J’adore la plage. Ça va avec le soleil, la mer, les vacances. Papa et maman sont plus souriants. Maman me fait pleins de câlins. Et papa m’offre des glaces. J’aime courir sur le sol chaud, construire des châteaux de sable avec maman, m’aventurer dans les vagues avec papa. Là, je cours vers la mer, le vent me décoiffe, je sais que ça va tirer quand on va passer la brosse… Mais cela fait des heures que j’attends dans la voiture, alors je veux juste aller dans le frais de l’eau, vite. Je cours, mes orteils touchent enfin le sable mouillé, plus mou. Mais là, mon pied s’enfonce, et je sens que je tombe. « Aïe ! » Je crie. Maman arrive tout de suite, elle me frotte le dos en regardant mes genoux. Mais j’ai juste bu la tasse. « Pouah c’est salé ». C’est dégoutant la mer en fait. Maman souri, « ben oui, l’eau de la mer, c’est salé ». Je ne sens plus le mal que je me suis fait à la cheville, qu’est-ce qu’elle me dit ? « Pourquoi l’eau de la mer c’est salé ? ». Maman semble réfléchir « l’eau de la mer c’est salé, car elle contient toutes les larmes de tous les gens malheureux, qui viennent pleurer en silence au bord de la plage. Les vagues sont leurs regrets et leurs secrets.
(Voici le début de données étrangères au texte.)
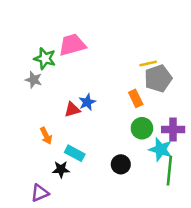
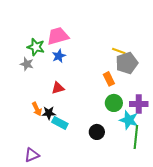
yellow line: (148, 64) -> (119, 51), turned 32
blue star: (87, 102) -> (59, 56), moved
black star: (61, 169) -> (49, 113), moved

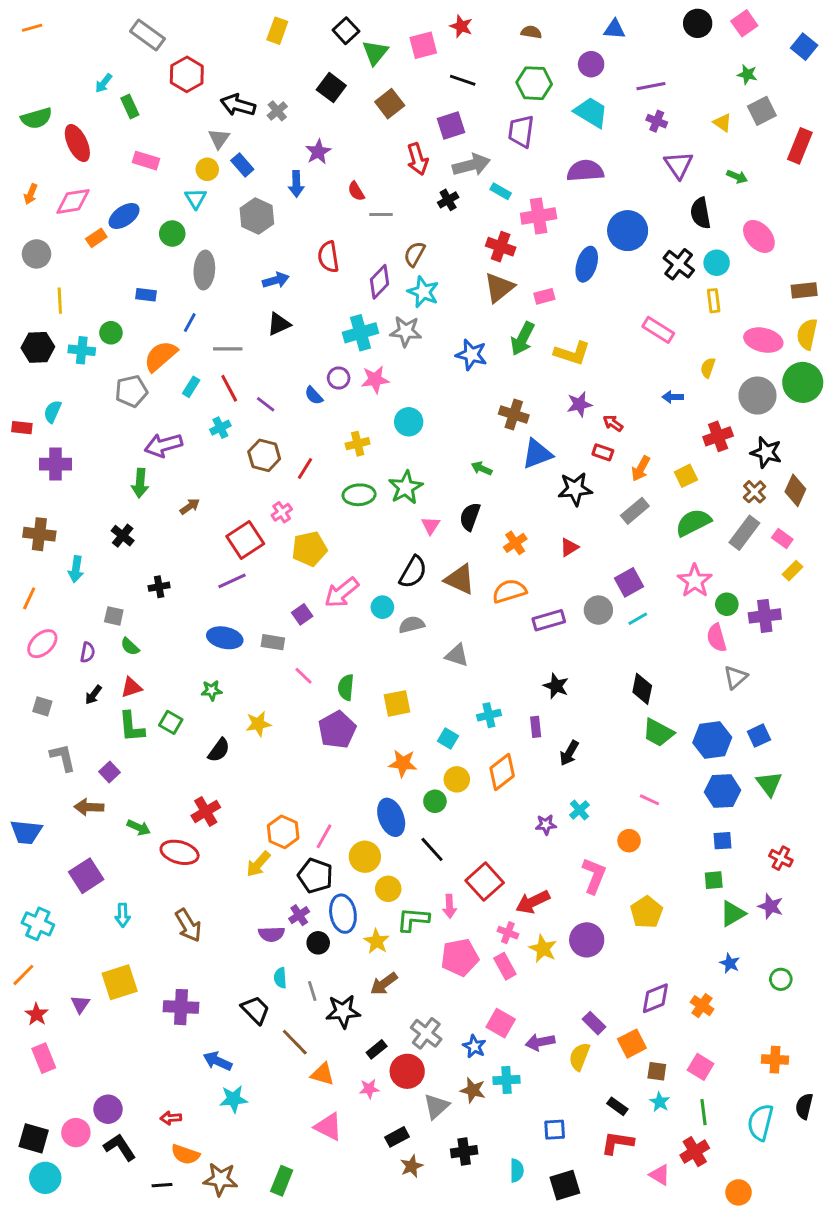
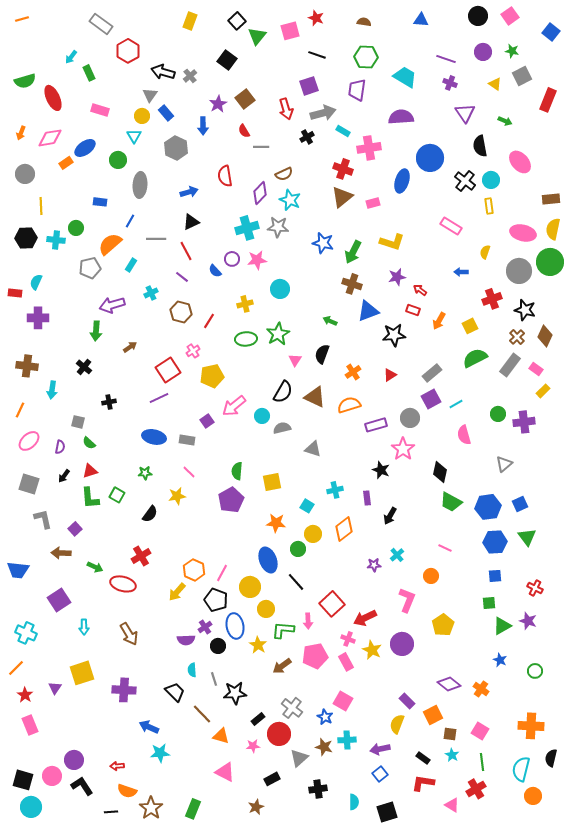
purple circle: (591, 64) -> (483, 52), moved
purple line: (651, 86) -> (446, 59), turned 30
brown square: (390, 104) -> (245, 99), moved
brown semicircle: (414, 254) -> (284, 174), turned -144
green arrow: (523, 339) -> (353, 252), moved
red line: (229, 388) -> (186, 251), moved
gray rectangle: (635, 511) -> (432, 373), moved
pink star: (695, 581) -> (403, 449), moved
cyan line: (638, 619) -> (456, 404), moved
pink semicircle: (717, 638) -> (464, 435), moved
pink line: (304, 676) -> (189, 472), moved
gray square: (42, 706) -> (29, 484), size x1.5
brown arrow: (384, 984) -> (282, 666), moved
purple diamond: (655, 998) -> (449, 684), turned 60
purple arrow: (540, 1042) -> (380, 749), moved
orange cross: (775, 1060) -> (531, 726), size x1.4
blue square: (555, 1130) -> (380, 774), turned -35
brown star: (412, 1166) -> (256, 807), moved
brown star: (220, 1179) -> (151, 808), turned 30
orange circle: (739, 1192) -> (533, 796), moved

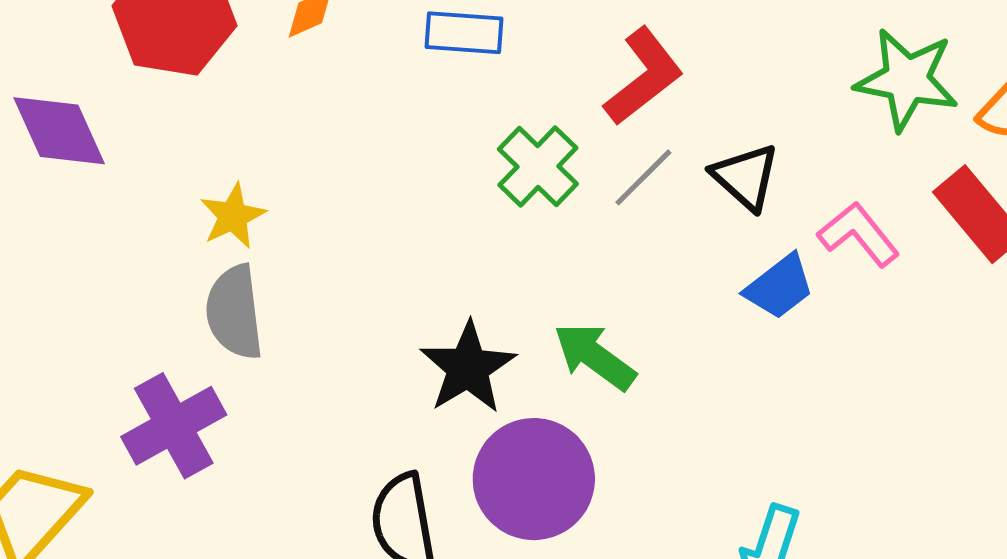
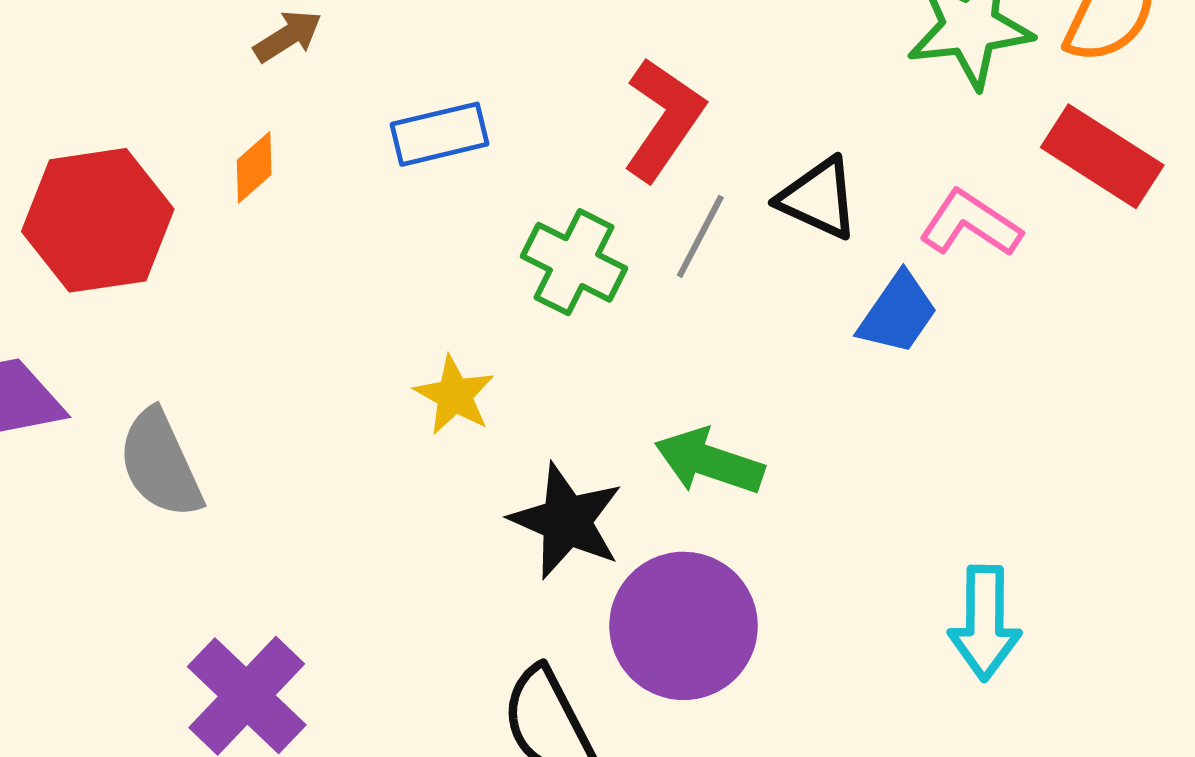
yellow star: (233, 216) -> (454, 395), moved
gray semicircle: (234, 312) -> (160, 464), moved

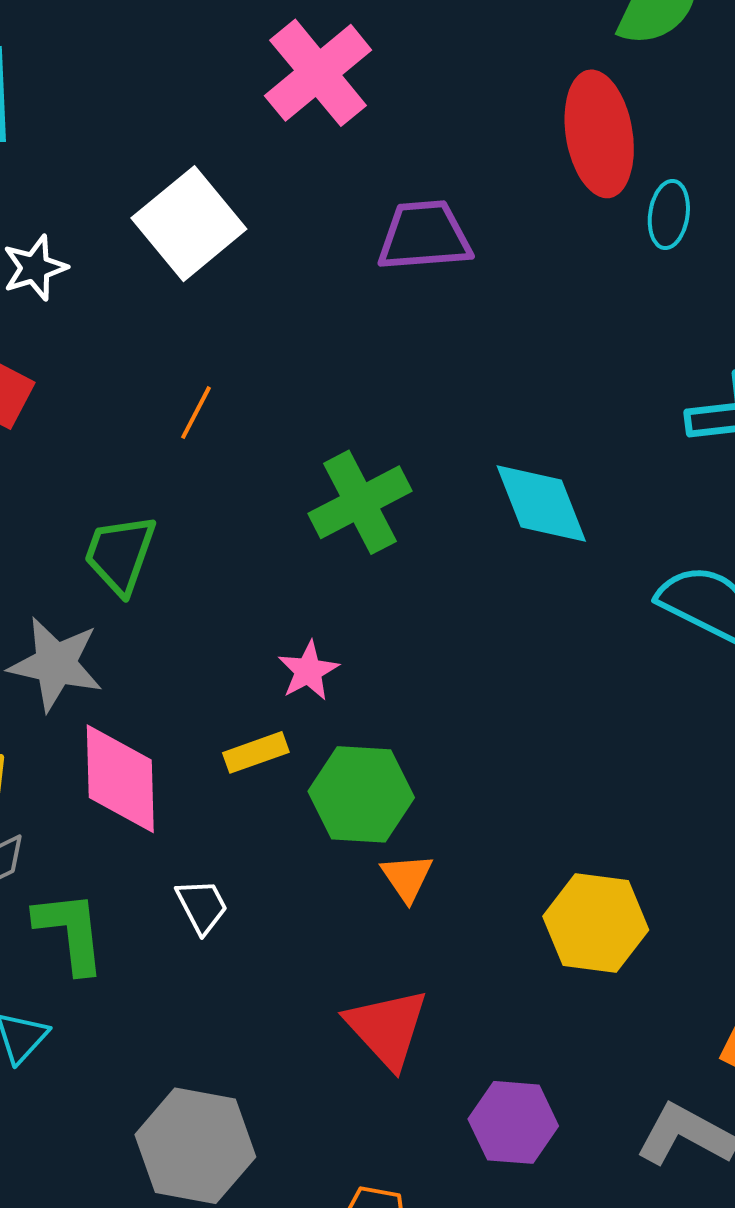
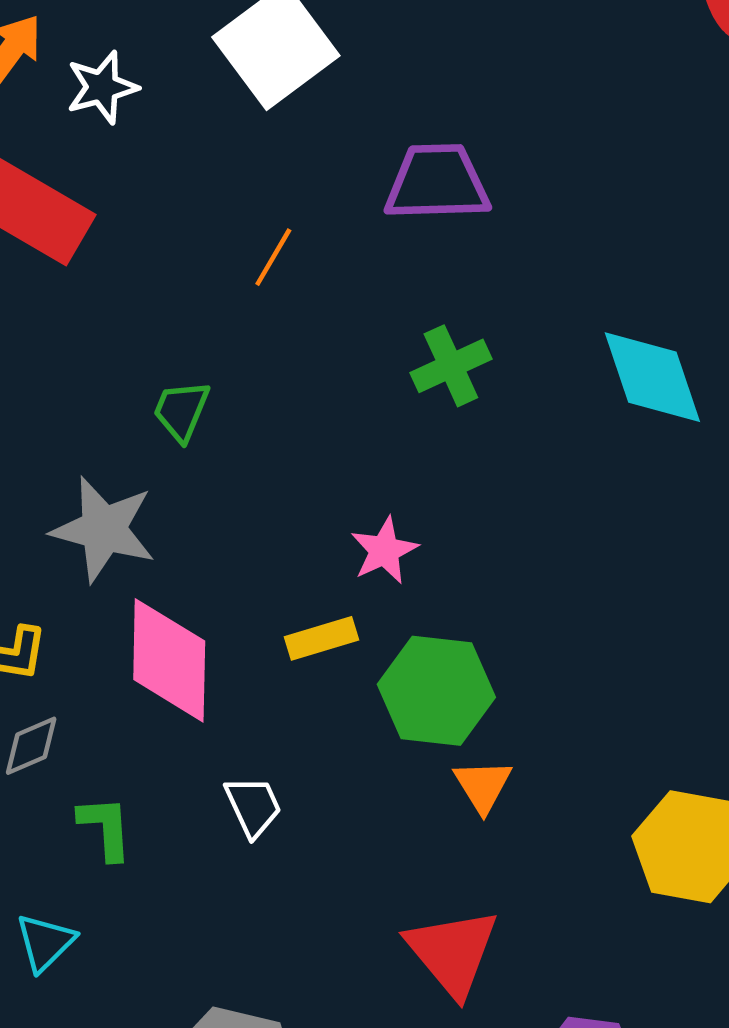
purple trapezoid: (424, 236) -> (437, 183), moved
green cross: (360, 502) -> (451, 366), size x0.7
green trapezoid: (120, 554) -> (181, 411), size x0.7
green L-shape: (70, 932) -> (105, 828), size x0.7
L’océan, c’est comme une grande étendue de sentiment. » Sa voix est douce. Comme quand elle m’a expliqué comment je suis née. J’hoche la tête et je me relève. J’entre dans l’eau, plus doucement cette fois.

Quand on arrive dans le sud, on mange tout le temps dans le même restaurant le premier jour. Je dévore mes frites. « Maman, je peux sortir de table ? ». Elle me sourit. Alors vite, je cours, jusqu’à un peu plus loin, juste là, sur ce rocher que j’ai repéré. Je m’assois et j’enfonce mes orteils dans le sable, comme c’est si agréable de le faire, même s’il n’est plus très chaud le soir. Je croise mes bras sur mes genoux et je fixe l’eau. Je pourrai regarder la mer pendant des heures. Mais maintenant, je le fais aussi avec un peu de tristesse. De grosses vagues courent jusqu’à la plage. Elles l’atteignent avec un grand bruit. Je tente d’entendre ce qu’elles peuvent avoir à dire. Il y a beaucoup de gens malheureux sur terre.